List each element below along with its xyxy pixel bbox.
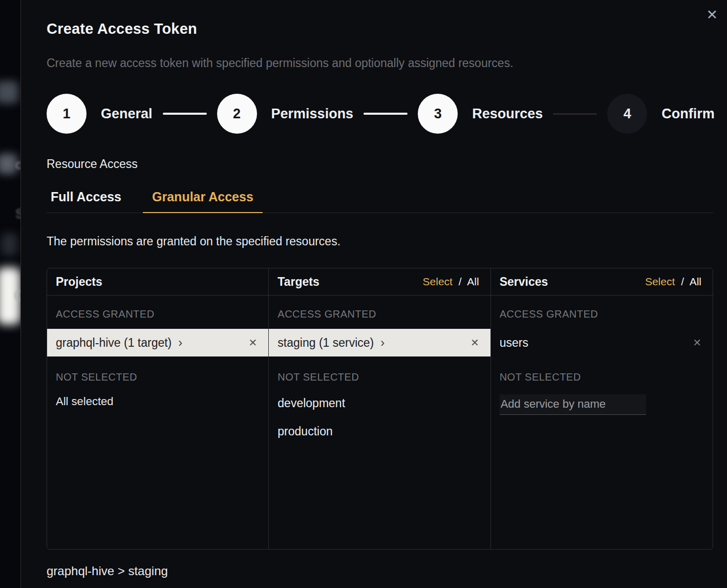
- targets-column: Targets Select / All ACCESS GRANTED stag…: [269, 268, 490, 549]
- background-blob: [0, 81, 18, 103]
- targets-access-granted-label: ACCESS GRANTED: [269, 296, 490, 329]
- background-blob: [1, 233, 17, 256]
- targets-column-header: Targets Select / All: [269, 268, 490, 296]
- access-tabs: Full Access Granular Access: [47, 190, 713, 213]
- services-access-granted-label: ACCESS GRANTED: [491, 296, 713, 329]
- step-1-label: General: [101, 106, 153, 122]
- targets-select-link[interactable]: Select: [423, 276, 453, 287]
- targets-select-all: Select / All: [423, 276, 479, 288]
- selected-project-row[interactable]: graphql-hive (1 target) › ✕: [47, 329, 268, 356]
- selected-target-name: staging (1 service): [277, 336, 374, 350]
- remove-project-icon[interactable]: ✕: [248, 335, 259, 350]
- projects-all-selected-note: All selected: [47, 389, 268, 414]
- services-select-all: Select / All: [645, 276, 701, 288]
- target-item-development[interactable]: development: [269, 389, 490, 417]
- targets-not-selected-label: NOT SELECTED: [269, 356, 490, 389]
- background-text-fragment: c: [15, 157, 20, 173]
- step-1-number: 1: [62, 106, 70, 122]
- background-text-fragment: C: [14, 287, 20, 304]
- modal-title: Create Access Token: [47, 20, 727, 37]
- step-connector-upcoming: [553, 113, 597, 115]
- projects-access-granted-label: ACCESS GRANTED: [47, 296, 268, 329]
- remove-target-icon[interactable]: ✕: [469, 335, 480, 350]
- step-2-number: 2: [233, 106, 241, 122]
- step-confirm: 4 Confirm: [607, 94, 715, 134]
- resource-access-heading: Resource Access: [47, 157, 727, 171]
- services-select-separator: /: [681, 276, 684, 287]
- step-4-label: Confirm: [661, 106, 715, 122]
- tab-granular-access[interactable]: Granular Access: [143, 190, 263, 213]
- services-header-label: Services: [500, 275, 548, 289]
- step-1-circle: 1: [47, 94, 87, 134]
- remove-service-icon[interactable]: ✕: [692, 335, 702, 350]
- step-3-number: 3: [434, 106, 442, 122]
- wizard-stepper: 1 General 2 Permissions 3 Resources 4 Co…: [47, 94, 727, 134]
- background-page: c S C: [0, 0, 20, 588]
- step-permissions[interactable]: 2 Permissions: [217, 94, 354, 134]
- selected-service-name: users: [500, 336, 528, 350]
- create-access-token-modal: ✕ Create Access Token Create a new acces…: [20, 0, 727, 588]
- projects-header-label: Projects: [56, 275, 102, 289]
- services-all-link[interactable]: All: [690, 276, 701, 287]
- step-4-number: 4: [624, 106, 631, 122]
- tab-full-access[interactable]: Full Access: [47, 190, 130, 213]
- granular-access-description: The permissions are granted on the speci…: [47, 235, 727, 248]
- projects-column-header: Projects: [47, 268, 268, 296]
- step-4-circle: 4: [607, 94, 647, 134]
- breadcrumb: graphql-hive > staging: [47, 564, 727, 578]
- selected-project-name: graphql-hive (1 target): [56, 336, 172, 350]
- target-item-production[interactable]: production: [269, 417, 490, 446]
- services-not-selected-label: NOT SELECTED: [491, 356, 713, 389]
- background-blob: [0, 154, 17, 174]
- targets-header-label: Targets: [277, 275, 319, 289]
- background-text-fragment: S: [15, 206, 20, 222]
- selected-service-row: users ✕: [491, 329, 713, 356]
- step-connector: [364, 113, 408, 115]
- step-2-label: Permissions: [271, 106, 354, 122]
- targets-select-separator: /: [459, 276, 462, 287]
- step-resources[interactable]: 3 Resources: [418, 94, 543, 134]
- step-general[interactable]: 1 General: [47, 94, 153, 134]
- projects-not-selected-label: NOT SELECTED: [47, 356, 268, 389]
- services-column-header: Services Select / All: [491, 268, 713, 296]
- step-3-label: Resources: [472, 106, 543, 122]
- chevron-right-icon: ›: [178, 337, 182, 349]
- resource-selection-table: Projects ACCESS GRANTED graphql-hive (1 …: [47, 268, 713, 550]
- add-service-input[interactable]: [500, 394, 646, 415]
- step-3-circle: 3: [418, 94, 458, 134]
- modal-subtitle: Create a new access token with specified…: [47, 56, 727, 70]
- services-select-link[interactable]: Select: [645, 276, 675, 287]
- step-connector: [163, 113, 207, 115]
- selected-target-row[interactable]: staging (1 service) › ✕: [269, 329, 490, 356]
- close-icon[interactable]: ✕: [704, 6, 720, 24]
- chevron-right-icon: ›: [380, 337, 384, 349]
- projects-column: Projects ACCESS GRANTED graphql-hive (1 …: [47, 268, 269, 549]
- step-2-circle: 2: [217, 94, 257, 134]
- services-column: Services Select / All ACCESS GRANTED use…: [491, 268, 713, 549]
- targets-all-link[interactable]: All: [467, 276, 479, 287]
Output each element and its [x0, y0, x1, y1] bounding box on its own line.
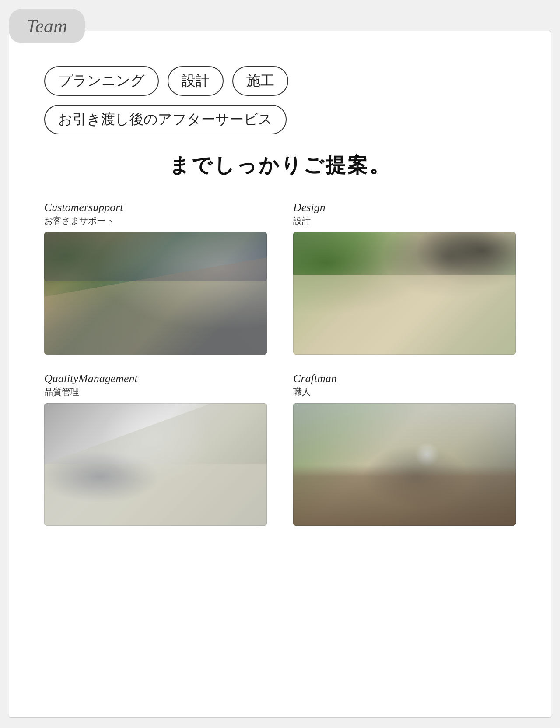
========
◆ TASK REQUIREMENTS:
Pull every line containing "item" out of the material and copy it.

◆ TASK OUTPUT:
- target-item-development[interactable]: development: [269, 389, 490, 417]
- target-item-production[interactable]: production: [269, 417, 490, 446]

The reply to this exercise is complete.